Piet Colruyt: Wat we zien is dat de Waalse, de Brusselse en de federale regering veel ambitieuzer zijn dan de Vlaamse. Dat is jammer, want we hebben nu echt een kans om ons massaal achter dat Europese klimaatplan te scharen. Vlaanderen is lang een van de koplopers geweest in offshorewindparken, onze baggerbedrijven zijn wereldspelers, en we hebben in onze rijke regio de middelen om te investeren. Op de lange termijn zou dat lonen. Helaas botst die langetermijnvisie met politici die om de vier jaar verkozen moeten worden.
Zag de net afgetreden Nederlandse regering de Green Deal meer dan België en Vlaanderen als een kans, mevrouw Janssen?
Manon Janssen: Absoluut. Nederland ziet de Green Deal als een hefboom om een gelijk speelveld te creëren voor onze bedrijven en industrie. Het kabinet van Mark Rutte (VVD) had ondernemerschap en handel hoog op de prioriteitenlijst staan. Het zag klimaatopwarming als een businesscase. Nederland is klein, wij hebben niet veel zaken waarin we de wereld kunnen veroveren. Maar in een aantal sectoren kunnen wij wel degelijk een wereldrol spelen. Vanuit die gedachte werden de topsectoren opgericht, waarbij kennisinstellingen, overheid en bedrijfsleven in publiek-private partnerschappen samenwerken. De overheid legt een euro op voor elke euro die de markt zelf in innovatie investeert. Zo hebben alle waterstofprojecten in Nederland onlangs de handen ineengeslagen en met een gebundeld voorstel een subsidie van 750 miljoen euro binnengehaald. Doordat mensen samenwerken, schakel je meteen enkele versnellingen hoger naar een waterstofeconomie – waterstof zal volgens mij na 2030 dé energiebron worden.

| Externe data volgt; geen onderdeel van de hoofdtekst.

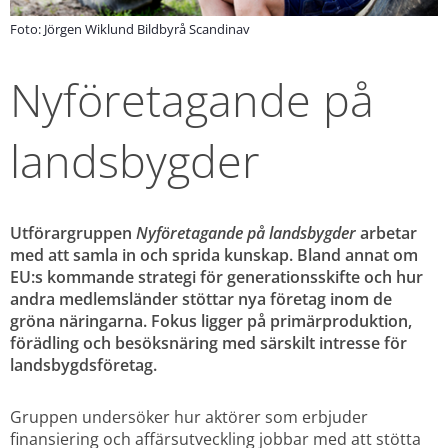
Foto: Jörgen Wiklund Bildbyrå Scandinav
Nyföretagande på 
landsbygder
Utförargruppen 
Nyföretagande på landsbygder
 arbetar 
med att samla in och sprida kunskap. Bland annat om 
EU:s kommande strategi för generationsskifte och hur 
andra medlemsländer stöttar nya företag inom de 
gröna näringarna. Fokus ligger på primärproduktion, 
förädling och besöksnäring med särskilt intresse för 
landsbygdsföretag.
Gruppen undersöker hur aktörer som erbjuder 
finansiering och affärsutveckling jobbar med att stötta 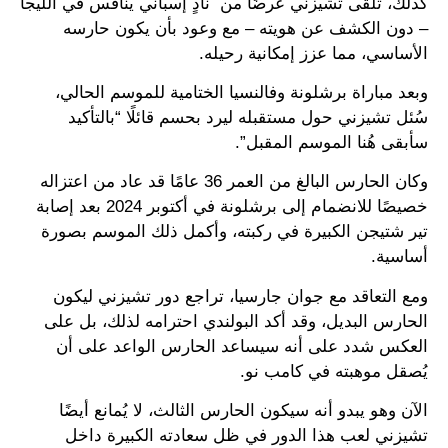
كذلك، تلقى تشيزني عرضًا من نادٍ إسباني ينافس في الليجا
– دون الكشف عن هويته – مع وعود بأن يكون حارسه
الأساسي، مما عزز إمكانية رحيله.
وبعد مباراة برشلونة وفالنسيا الختامية للموسم الحالي،
سُئل تشيزني حول مستقبله ليرد بحسم قائلًا “بالتأكيد
سأبقى هُنا الموسم المقبل”.
وكان الحارس البالغ من العمر 36 عامًا قد عاد من اعتزاله
خصيصًا للانضمام إلى برشلونة في أكتوبر 2024 بعد إصابة
تير شتيجن الكبيرة في ركبته، وأكمل ذلك الموسم بصورة
أساسية.
ومع التعاقد مع جوان جارسيا، تراجع دور تشيزني ليكون
الحارس البديل، وقد أكد البولندي احترامه لذلك، بل على
العكس شدد على أنه سيساعد الحارس الواعد على أن
يُصقل موهبته في كامب نو.
الآن وهو يبدو أنه سيكون الحارس الثالث، لا يُمانع أيضًا
تشيزني لعب هذا الدور في ظل سعادته الكبيرة داخل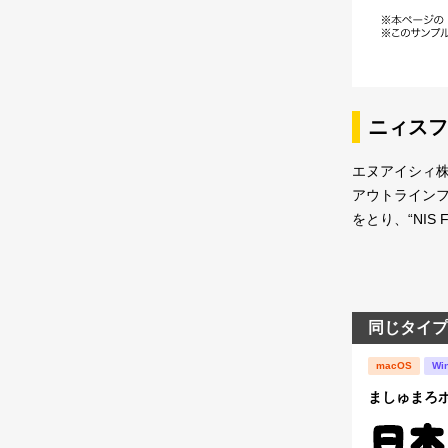
ニィスフ
エヌアイシィ株
アウトラインフォ
をとり、“NIS
同じタイプ
macOS
Wi
ましゅまろポ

De zogenoemde Klimaattafels, waaraan de doelstellingen voor diverse sectoren in Nederland werden uitgewerkt, gingen ook uit van dat befaamde poldermodel.
Janssen: Je sluit alle belanghebbenden samen op, en geeft hun af en toe een broodje kaas en een glaasje melk – spannender dan dat is het niet. Maar je zegt wel: je komt er samen uit, je moet iets op tafel leggen. Je mag meedoen, maar je moet ook meedoen. Met de grootste polder die we ooit gehad hebben, zijn we zo tot het Klimaatakkoord gekomen.
Ziet u dat overlegmodel in België werken?
Janssen: Nee, want daar heb je een sterke, niet-versnipperde overheid voor nodig. De verschillende Belgische overheden apart hebben daarvoor te weinig reikwijdte.
Colruyt: De bevoegdheden zijn ook veel te versnipperd. Ik geloof dat zo’n tien ministers iets over het klimaat te zeggen hebben.
Janssen: Wat ik België wel zou aanbevelen: zet iedereen rond de tafel in vijf of zes industriële clusters, en leg de leiding bij de bedrijven en de steden. Zet de ceo’s van de havenbedrijven samen met de burgemeesters en laat hen samen iets verzinnen. Dat komt wel met de belangrijke randvoorwaarde dat de overheid de uitkomst moet faciliteren, door innovatie te ondersteunen, wetgeving aan te passen en een stabiel investeringsklimaat te creëren.
Als voorzitter van de Nederlandse Klimaattafel Industrie werkte u nauw samen met heel wat ceo’s van grote bedrijven. Hoe staan zij tegenover een ambitieus klimaatbeleid?
Janssen: We werkten onder andere met een cluster van de twaalf grootste vervuilers, die samen verantwoordelijk zijn voor 75 procent van de industriële uitstoot. Die ceo’s beseften dat het de Nederlandse overheid menens was. Er was een wortel en een stok, en ze konden maar beter zelf met een ernstig voorstel komen dan het beleid te moeten ondergaan. Bedrijven willen vooral weten: hoeveel tijd krijgen we, en hoeveel steun? Voor het ene bedrijf is het natuurlijk al makkelijker om te verduurzamen dan voor het andere.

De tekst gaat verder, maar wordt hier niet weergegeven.